NetShoes vai decidir em 2014 se realiza IPO

Com os recursos da abertura de capital, a empresa poderia consolidar sua presença no Brasil, além de crescer na Argentina e México

Rodrigo Petry, da Agência Estado,

16 de setembro de 2013 | 15h37

SÃO PAULO - O vice presidente de planejamento da NetShoes, José Rogério Luiz, disse que a companhia estará pronta a partir de 2014 para decidir sobre uma eventual abertura de capital (IPO, na sigla em inglês).

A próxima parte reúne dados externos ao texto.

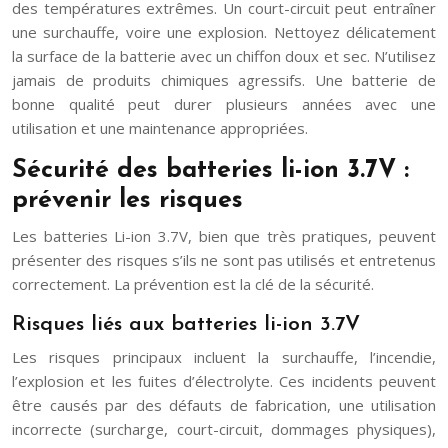
des températures extrêmes. Un court-circuit peut entraîner
une surchauffe, voire une explosion. Nettoyez délicatement
la surface de la batterie avec un chiffon doux et sec. N’utilisez
jamais de produits chimiques agressifs. Une batterie de
bonne qualité peut durer plusieurs années avec une
utilisation et une maintenance appropriées.
Sécurité des batteries li-ion 3.7V :
prévenir les risques
Les batteries Li-ion 3.7V, bien que très pratiques, peuvent
présenter des risques s’ils ne sont pas utilisés et entretenus
correctement. La prévention est la clé de la sécurité.
Risques liés aux batteries li-ion 3.7V
Les risques principaux incluent la surchauffe, l’incendie,
l’explosion et les fuites d’électrolyte. Ces incidents peuvent
être causés par des défauts de fabrication, une utilisation
incorrecte (surcharge, court-circuit, dommages physiques),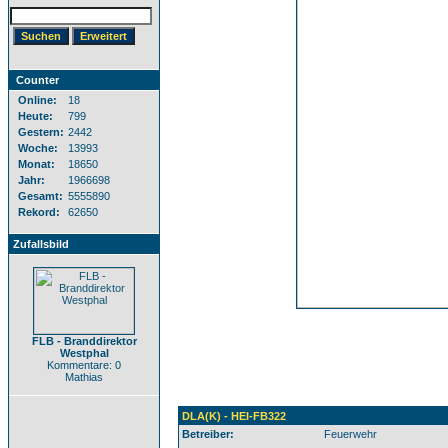
Counter
Online:
18
Heute:
799
Gestern:
2442
Woche:
13993
Monat:
18650
Jahr:
1966698
Gesamt:
5555890
Rekord:
62650
Zufallsbild
FLB - Branddirektor
Westphal
Kommentare: 0
Mathias
DLA(K) - HEI-FB322
Betreiber:
Feuerwehr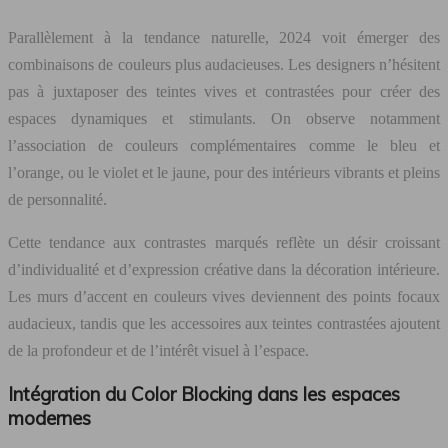
Parallèlement à la tendance naturelle, 2024 voit émerger des
combinaisons de couleurs plus audacieuses. Les designers n’hésitent
pas à juxtaposer des teintes vives et contrastées pour créer des
espaces dynamiques et stimulants. On observe notamment
l’association de couleurs complémentaires comme le bleu et
l’orange, ou le violet et le jaune, pour des intérieurs vibrants et pleins
de personnalité.
Cette tendance aux contrastes marqués reflète un désir croissant
d’individualité et d’expression créative dans la décoration intérieure.
Les murs d’accent en couleurs vives deviennent des points focaux
audacieux, tandis que les accessoires aux teintes contrastées ajoutent
de la profondeur et de l’intérêt visuel à l’espace.
Intégration du Color Blocking dans les espaces
modernes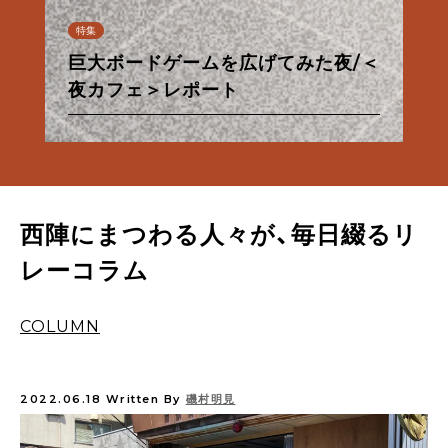
連載
特集
特集
特集
特集
特集
連載
連載
特集
特集
特集
特集
【甘味フィールドワーク】夏だ！パイ
巨大ボードゲームを広げてみた夜/＜
台湾の夜が、KéFUにやってきた/＜
なんでもない夜、ないしょのきらめ
朝から良い酔いほどよく／佐々木酒
京都市営地下鉄・バス一日券の使い
【ル・プチメックにトキメック】わた
【甘味フィールドワーク】夏だ！パイ
あったかお風呂と西陣散歩①
ナップルだ！
夜カフェ＞レポート
夜カフェ＞レポート
osanote、更新再開のお知らせ
き/＜夜カフェ＞レポート
造酒蔵見学レポート
方
したちの12回のトキメキ。
西陣麦酒「銀欄のオリゼ」のご紹介
あったかお風呂と西陣散歩①
ナップルだ！
西陣にまつわる人々が、毎日綴るリ
レーコラム
COLUMN
2022.06.18
Written By
磯村明見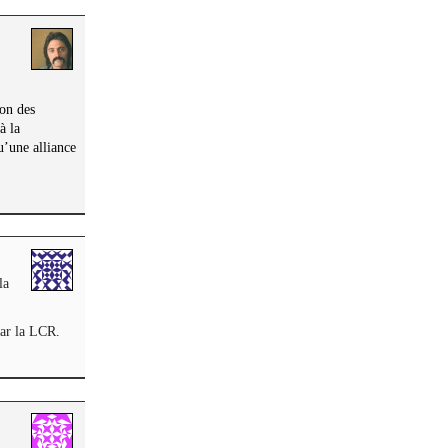
ion des
à la
u’une alliance
la
par la LCR.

Segundo ele, o IPO poderia ocorrer no Brasil ou nos Estados Unidos. "O IPO é para um projeto de longo de prazo", afirmou a jornalistas após participar de evento sobre o setor de comércio eletrônico na Fecomercio-SP.

Luiz afirmou que o foco da empresa, com o ingresso de recursos adicionais, seria para consolidar sua presença no Brasil, no mercado de artigos esportivos, assim como crescer na Argentina e no México, outros países em que atua.

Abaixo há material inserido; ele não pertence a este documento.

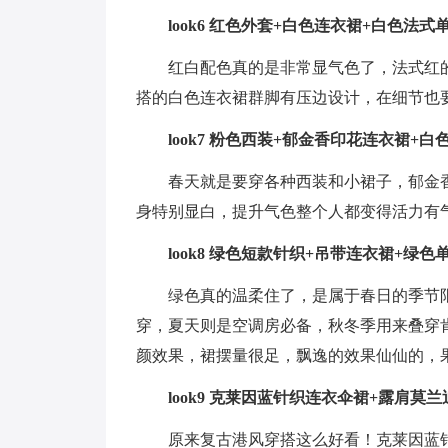
look6 红色外套+白色连衣裙+白色法式
红白配色真的是非常显气色了，法式红
搭的白色连衣裙群脚有压边设计，在细节也
look7 粉色西装+郁金香印花连衣裙+
春天就是要穿各种西装和小裙子，郁金
身特别显白，提升气色整个人都变得活力有
look8 绿色短款针织+吊带连衣裙+绿色
绿色真的温柔住了，是属于春日的季节
穿，夏天则是空调房必备，秋冬季用来叠穿
颜效果，裙摆量很足，飘逸的效果仙仙的，
look9 克莱因蓝针织连衣伞裙+露肩莫
原来复古港风穿搭这么好看！克莱因蓝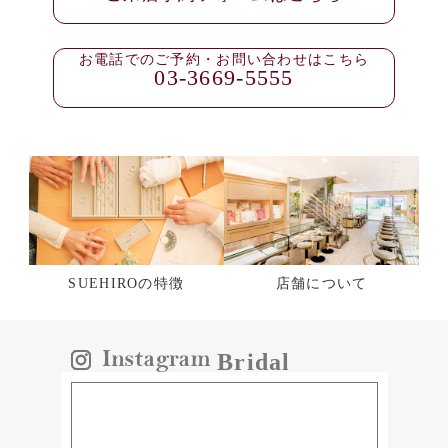
お電話でのご予約・お問い合わせはこちら
03-3669-5555
SUEHIROの特徴
店舗について
Bridal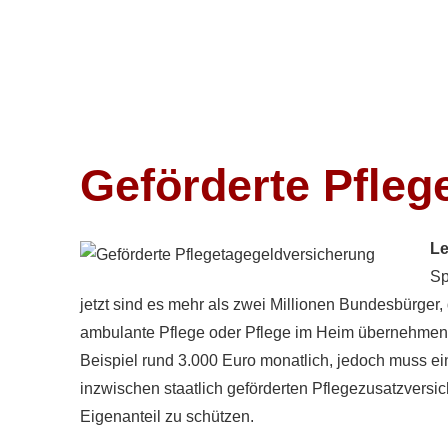
Geförderte Pfleg
Le
Sp
jetzt sind es mehr als zwei Millionen Bundesbürger, di
ambulante Pflege oder Pflege im Heim übernehmen so
Beispiel rund 3.000 Euro monatlich, jedoch muss ein
inzwischen staatlich geförderten Pflegezusatzversic
Eigenanteil zu schützen.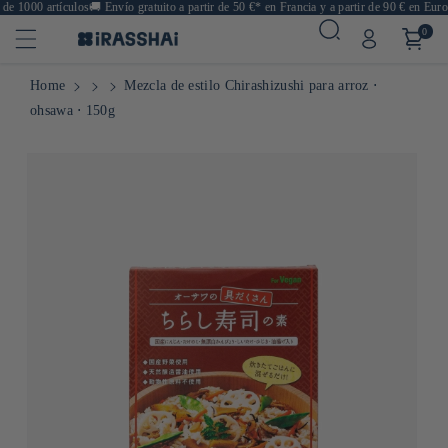
 1000 artículos
🚚
Envío gratuito a partir de 50 €* en Francia y a partir de 90 € en Europa
0
Home
Mezcla de estilo Chirashizushi para arroz ⋅
ohsawa ⋅ 150g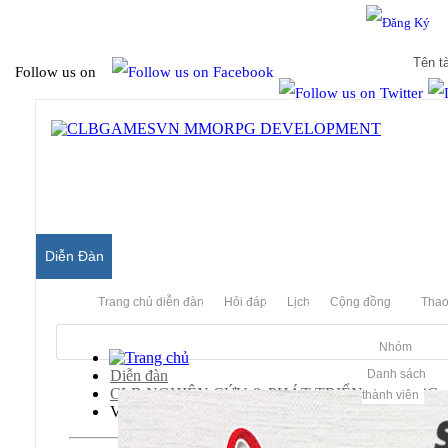
Hello & Welcome to our community.
Is this your first visit?
Follow us on
Diễn Đàn
Trang chủ diễn đàn
Hỏi đáp
Lịch
Cộng đồng
Thao
Nhóm
Diễn đàn
Danh sách
CLB NGHIÊN CỨU & PHÁT TRIỂN MMORPG
thành viên
Võ Lâm Truyền Kỳ (Jx Server)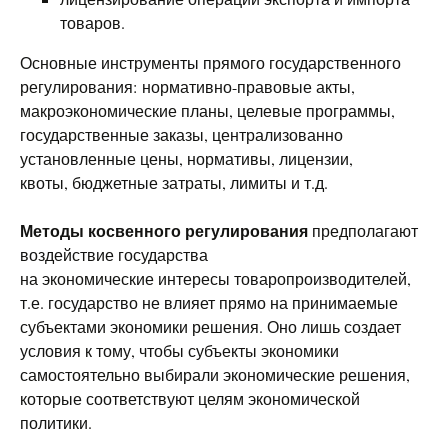
товаров.
Основные инструменты прямого государственного
регулирования: нормативно-правовые акты,
макроэкономические планы, целевые программы,
государственные заказы, централизованно
установленные цены, нормативы, лицензии,
квоты, бюджетные затраты, лимиты и т.д.
Методы косвенного регулирования
предполагают
воздействие государства
на экономические интересы товаропроизводителей,
т.е. государство не влияет прямо на принимаемые
субъектами экономики решения. Оно лишь создает
условия к тому, чтобы субъекты экономики
самостоятельно выбирали экономические решения,
которые соответствуют целям экономической
политики.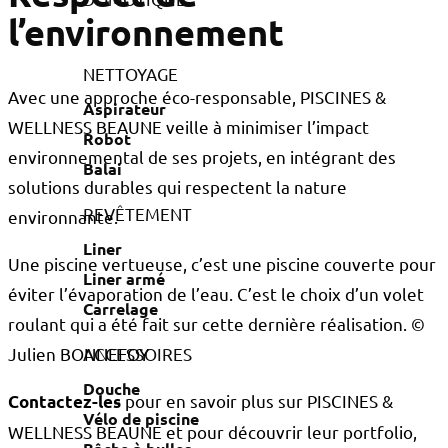
l’environnement
NETTOYAGE
Avec une approche éco-responsable, PISCINES &
Aspirateur
WELLNESS BEAUNE veille à minimiser l’impact
Robot
environnemental de ses projets, en intégrant des
Balai
solutions durables qui respectent la nature
REVÊTEMENT
environnante.
Liner
Une piscine vertueuse, c’est une piscine couverte pour
Liner armé
éviter l’évaporation de l’eau. C’est le choix d’un volet
Carrelage
roulant qui a été fait sur cette dernière réalisation. ©
ACCESSOIRES
Julien BONNEFOY
Douche
pour en savoir plus sur PISCINES &
Contactez-les
Vélo de piscine
WELLNESS BEAUNE et pour découvrir leur portfolio,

Sobre a decisão sobre a opção de listagem, no Brasil ou nos Estados Unidos, ele disse que isso se daria pela percepção dos investidores sobre o modelo de negócio da empresa. No entanto, ele afirma que "os dois mercados estão muito próximos", o que poderia abrir espaço para a capitalização ocorrer em qualquer um dos países.

"Abrir o capital tem que ser uma vontade, não uma necessidade. Nós estamos no campo da vontade", afirmou.

Amazon. A gigante norte-americana de comércio eletrônico Amazon ainda deve demorar a operar no Brasil de forma semelhante a sua atuação no EUA, na avaliação do vice presidente de planejamento da NetShoes, José Rogério Luiz. A Amazon é a maior empresa de comércio eletrônico do mundo, com sede Seattle (EUA). "Acredito que (a Amazon) não entrará no Brasil sem um aporte de capital. O modelo dos Estados Unidos não cabe no Brasil", afirmou durante debate sobre o setor de comércio eletrônico na Fecomercio-SP.

Segundo ele, os ciclos de geração de caixa são diferentes entre os negócios no mercado brasileiro e o norte-americano. Nos EUA, a varejista recebe à vista e paga a prazo os fornecedores. "Esse modelo é invertido por aqui", afirmou, explicando que no Brasil a empresa financia o cliente, o que gera uma saída maior de caixa, em comparação ao mercado norte-americano.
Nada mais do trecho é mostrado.